Print every record exactly, omitting none.
▼
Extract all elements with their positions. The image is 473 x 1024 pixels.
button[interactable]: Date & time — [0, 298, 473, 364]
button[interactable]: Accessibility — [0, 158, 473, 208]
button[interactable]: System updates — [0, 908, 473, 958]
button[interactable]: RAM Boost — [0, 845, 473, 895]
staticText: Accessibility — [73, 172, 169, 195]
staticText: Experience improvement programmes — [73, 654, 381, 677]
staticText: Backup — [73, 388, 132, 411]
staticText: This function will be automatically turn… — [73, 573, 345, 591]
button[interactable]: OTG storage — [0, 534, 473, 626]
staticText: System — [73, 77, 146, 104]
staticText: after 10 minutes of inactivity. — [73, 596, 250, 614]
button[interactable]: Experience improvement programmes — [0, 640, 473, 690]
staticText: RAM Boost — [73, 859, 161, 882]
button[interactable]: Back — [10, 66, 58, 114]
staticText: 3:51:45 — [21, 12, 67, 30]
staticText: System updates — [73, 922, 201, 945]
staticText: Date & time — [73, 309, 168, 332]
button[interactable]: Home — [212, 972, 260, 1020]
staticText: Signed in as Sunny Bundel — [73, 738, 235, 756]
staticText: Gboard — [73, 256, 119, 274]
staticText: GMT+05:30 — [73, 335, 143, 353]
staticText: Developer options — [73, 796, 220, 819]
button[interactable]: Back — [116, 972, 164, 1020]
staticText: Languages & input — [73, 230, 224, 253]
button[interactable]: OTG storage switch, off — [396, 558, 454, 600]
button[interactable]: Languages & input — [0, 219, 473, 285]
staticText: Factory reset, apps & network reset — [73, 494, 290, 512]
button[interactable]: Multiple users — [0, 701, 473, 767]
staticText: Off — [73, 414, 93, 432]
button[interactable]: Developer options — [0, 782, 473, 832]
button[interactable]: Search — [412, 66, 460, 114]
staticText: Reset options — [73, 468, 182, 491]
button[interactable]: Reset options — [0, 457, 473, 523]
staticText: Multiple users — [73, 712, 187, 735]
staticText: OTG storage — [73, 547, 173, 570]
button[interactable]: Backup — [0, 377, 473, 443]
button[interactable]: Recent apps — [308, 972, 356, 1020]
▲
WRITTEN RESPONSE:
Extract all elements with their positions. The image is 473 x 1024 pixels.
button[interactable]: Date & time — [0, 298, 473, 364]
button[interactable]: Accessibility — [0, 158, 473, 208]
button[interactable]: System updates — [0, 908, 473, 958]
button[interactable]: RAM Boost — [0, 845, 473, 895]
staticText: Accessibility — [73, 172, 169, 195]
staticText: Experience improvement programmes — [73, 654, 381, 677]
staticText: Backup — [73, 388, 132, 411]
staticText: This function will be automatically turn… — [73, 573, 345, 591]
button[interactable]: OTG storage — [0, 534, 473, 626]
staticText: System — [73, 77, 146, 104]
staticText: after 10 minutes of inactivity. — [73, 596, 250, 614]
button[interactable]: Experience improvement programmes — [0, 640, 473, 690]
staticText: RAM Boost — [73, 859, 161, 882]
button[interactable]: Back — [10, 66, 58, 114]
staticText: 3:51:45 — [21, 12, 67, 30]
staticText: System updates — [73, 922, 201, 945]
staticText: Date & time — [73, 309, 168, 332]
button[interactable]: Home — [212, 972, 260, 1020]
staticText: Signed in as Sunny Bundel — [73, 738, 235, 756]
staticText: Gboard — [73, 256, 119, 274]
staticText: GMT+05:30 — [73, 335, 143, 353]
staticText: Developer options — [73, 796, 220, 819]
button[interactable]: Back — [116, 972, 164, 1020]
staticText: Languages & input — [73, 230, 224, 253]
button[interactable]: OTG storage switch, off — [396, 558, 454, 600]
button[interactable]: Languages & input — [0, 219, 473, 285]
staticText: Factory reset, apps & network reset — [73, 494, 290, 512]
button[interactable]: Multiple users — [0, 701, 473, 767]
staticText: Off — [73, 414, 93, 432]
button[interactable]: Developer options — [0, 782, 473, 832]
button[interactable]: Search — [412, 66, 460, 114]
staticText: Reset options — [73, 468, 182, 491]
button[interactable]: Reset options — [0, 457, 473, 523]
staticText: Multiple users — [73, 712, 187, 735]
staticText: OTG storage — [73, 547, 173, 570]
button[interactable]: Backup — [0, 377, 473, 443]
button[interactable]: Recent apps — [308, 972, 356, 1020]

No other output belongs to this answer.